Bedrohlich und düster wirkt das abschließende Stück, "In der Halle des Bergkönigs". Mit fieberhafter Intensität steigert sich der Satz in Tempo, Ambitus und Dynamik. Geradezu naturalistisch ist Ibsens Bühnenanweisung musikalisch umgesetzt: "Die Trolle flüchten unter Gepolter und Geheul. Die Halle stürzt zusammen; alles verschwindet."
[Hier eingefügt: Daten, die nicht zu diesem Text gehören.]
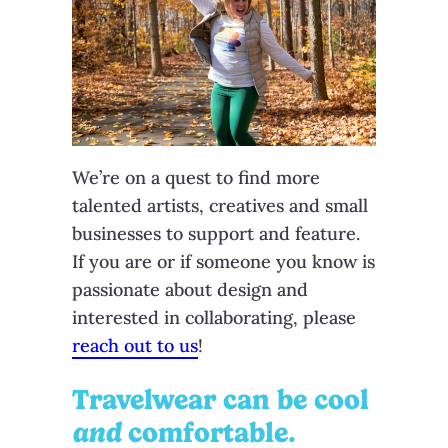
We’re on a quest to find more
talented artists, creatives and small
businesses to support and feature.
If you are or if someone you know is
passionate about design and
interested in collaborating, please
reach out to us
!
Travelwear can be cool
and
comfortable.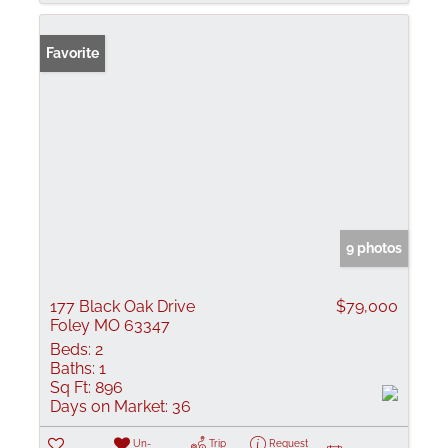
Favorite
9 photos
177 Black Oak Drive
$79,000
Foley MO 63347
Beds:
2
Baths:
1
Sq Ft:
896
Days on Market:
36
Un-
Trip
Request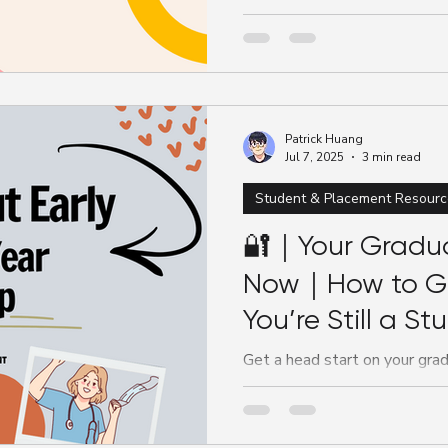
They help you develop critical
gain real-world...
Patrick Huang
Jul 7, 2025
3 min read
Student & Placement Resourc
🔐｜Your Gradua
Now｜How to Ge
You’re Still a St
Get a head start on your grad
and stand out as a student.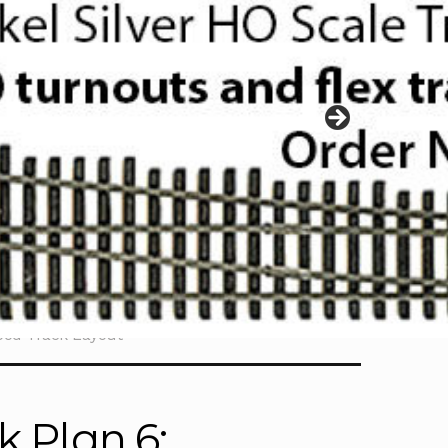
ood Track Layout
k Plan 6: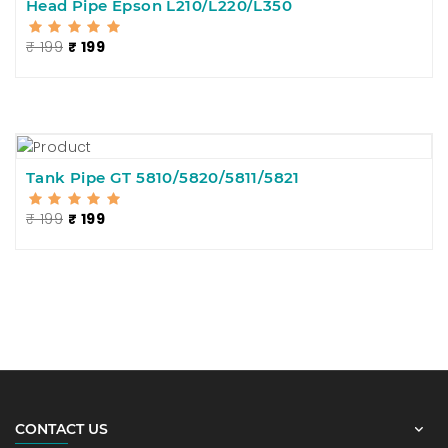
Head Pipe Epson L210/L220/L350
₹ 199
₹ 199
Tank Pipe GT 5810/5820/5811/5821
₹ 199
₹ 199
CONTACT US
Radio-Sinfonieorchester Stuttgart des SWR
Das Radio-Sinfonieorchester Stuttgart des SWR spielt jährlich rund 90 Konzerte im Sendegebiet des Südwestrundfunks, in den nationalen und internationalen Musikzentren und bei bedeutenden Musikfestspielen. Das Orchester pflegt das klassisch-romantische Repertoire in exemplarischen Interpretationen und setzt sich mit Nachdruck für zeitgenössische Musik und selten aufgeführte Komponisten und Werke ein. Bis heute hat es mehr als 500 Werke uraufgeführt.
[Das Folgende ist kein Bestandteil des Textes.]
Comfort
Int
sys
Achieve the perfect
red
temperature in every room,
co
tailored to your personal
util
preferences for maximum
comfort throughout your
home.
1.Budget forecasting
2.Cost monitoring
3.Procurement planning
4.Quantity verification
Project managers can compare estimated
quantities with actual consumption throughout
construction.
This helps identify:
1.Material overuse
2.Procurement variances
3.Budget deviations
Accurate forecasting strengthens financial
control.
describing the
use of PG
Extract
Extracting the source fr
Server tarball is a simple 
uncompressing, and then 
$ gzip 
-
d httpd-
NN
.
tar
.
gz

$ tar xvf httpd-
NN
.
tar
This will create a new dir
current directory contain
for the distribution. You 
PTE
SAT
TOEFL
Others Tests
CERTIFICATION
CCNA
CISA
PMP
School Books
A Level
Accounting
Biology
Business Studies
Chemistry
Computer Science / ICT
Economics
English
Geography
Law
Viele namhafte Dirigentenpersönlichkeiten haben das RSO in den letzten 60 Jahren geprägt, unter Ihnen Sergiu Celibidache, Carl Schuricht, Sir Georg Solti, Giuseppe Sinopoli, Carlos Kleiber, Sir Neville Marriner, Georges Prêtre und Herbert Blomstedt. Ebenso konzertieren regelmäßig hochkarätige Solisten aller Generationen beim RSO.
Zur Saison 2011/2012 trat der Franzose Stéphane Denève seine Stelle als Chefdirigent beim Radio-Sinfonieorchester Stuttgart des SWR an und löste damit Sir Roger Norrington ab, der dem Orchester seit 1998 als Chefdirigent vorstand.